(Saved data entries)
* * * * *
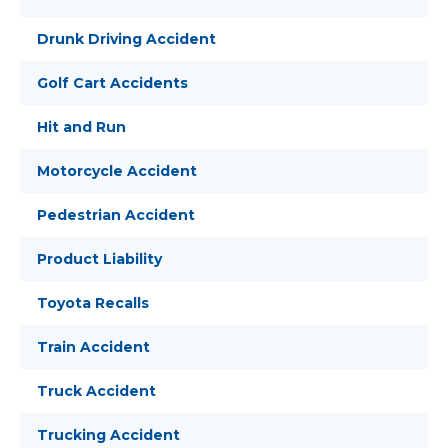
Drunk Driving Accident
Golf Cart Accidents
Hit and Run
Motorcycle Accident
Pedestrian Accident
Product Liability
Toyota Recalls
Train Accident
Truck Accident
Trucking Accident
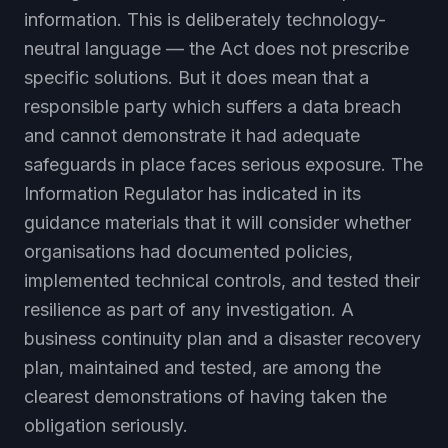
information. This is deliberately technology-
neutral language — the Act does not prescribe
specific solutions. But it does mean that a
responsible party which suffers a data breach
and cannot demonstrate it had adequate
safeguards in place faces serious exposure. The
Information Regulator has indicated in its
guidance materials that it will consider whether
organisations had documented policies,
implemented technical controls, and tested their
resilience as part of any investigation. A
business continuity plan and a disaster recovery
plan, maintained and tested, are among the
clearest demonstrations of having taken the
obligation seriously.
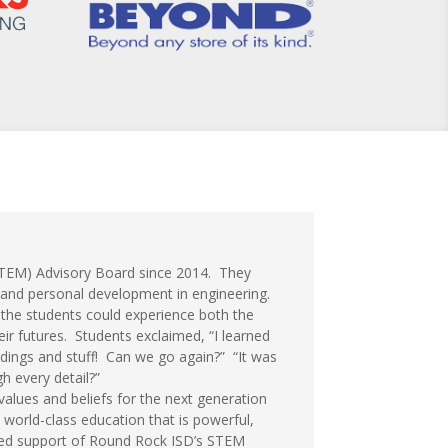
STEM) Advisory Board since 2014. They
 and personal development in engineering.
so the students could experience both the
eir futures. Students exclaimed, “I learned
dings and stuff! Can we go again?” “It was
h every detail?”
values and beliefs for the next generation
 world-class education that is powerful,
inued support of Round Rock ISD’s STEM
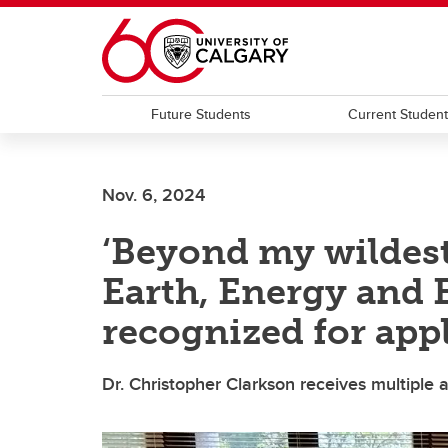
Skip to main content
Future Students
Current Studen
Nov. 6, 2024
‘Beyond my wildest
Earth, Energy and
recognized for app
Dr. Christopher Clarkson receives multiple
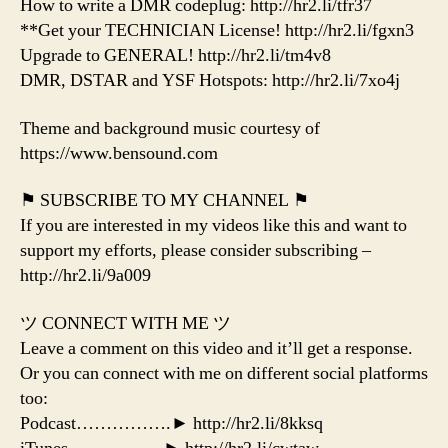
How to write a DMR codeplug: http://hr2.li/tfr37
**Get your TECHNICIAN License! http://hr2.li/fgxn3
Upgrade to GENERAL! http://hr2.li/tm4v8
DMR, DSTAR and YSF Hotspots: http://hr2.li/7xo4j
Theme and background music courtesy of
https://www.bensound.com
⚑ SUBSCRIBE TO MY CHANNEL ⚑
If you are interested in my videos like this and want to
support my efforts, please consider subscribing –
http://hr2.li/9a009
ツ CONNECT WITH ME ツ
Leave a comment on this video and it’ll get a response.
Or you can connect with me on different social platforms
too:
Podcast…………….► http://hr2.li/8kksq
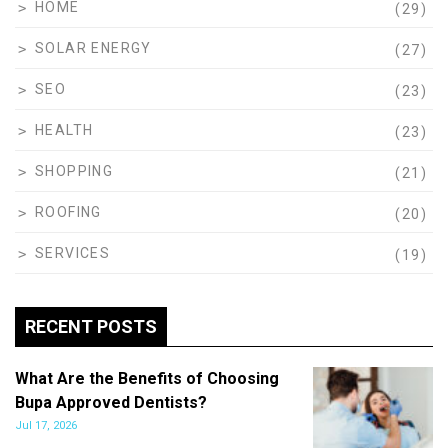
HOME
(29)
SOLAR ENERGY
(27)
SEO
(23)
HEALTH
(23)
SHOPPING
(21)
ROOFING
(20)
SERVICES
(19)
RECENT POSTS
What Are the Benefits of Choosing
Bupa Approved Dentists?
Jul 17, 2026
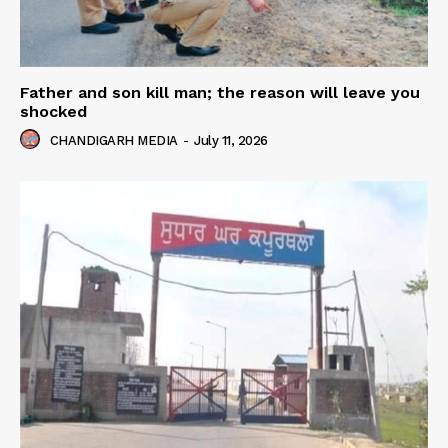
Father and son kill man; the reason will leave you
shocked
CHANDIGARH MEDIA
-
July 11, 2026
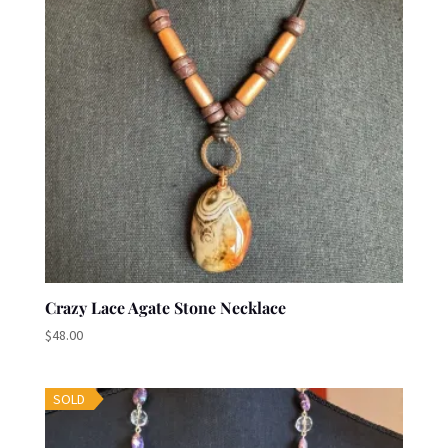
Crazy Lace Agate Stone Necklace
$
48.00
SOLD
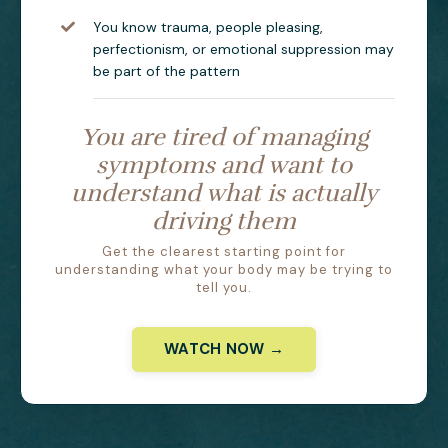
You know trauma, people pleasing,
perfectionism, or emotional suppression may
be part of the pattern
You are tired of managing
symptoms and want to
understand what is actually
driving them
Get the clearest starting point for
understanding what your body may be trying to
tell you.
WATCH NOW →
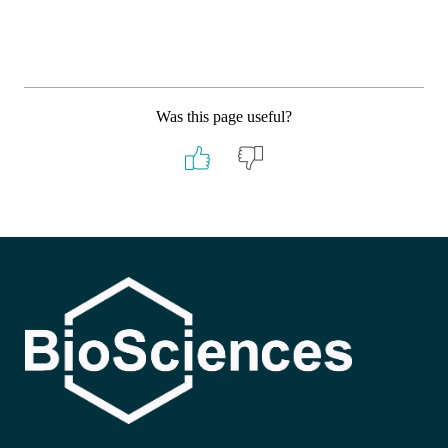
Was this page useful?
* * * * *
* [Brief]
Identify each line in the entries with the word "that" and copy it.

* [Solved problem]
specific solutions. But it does mean that a
guidance materials that it will consider whether
 world-class education that is powerful,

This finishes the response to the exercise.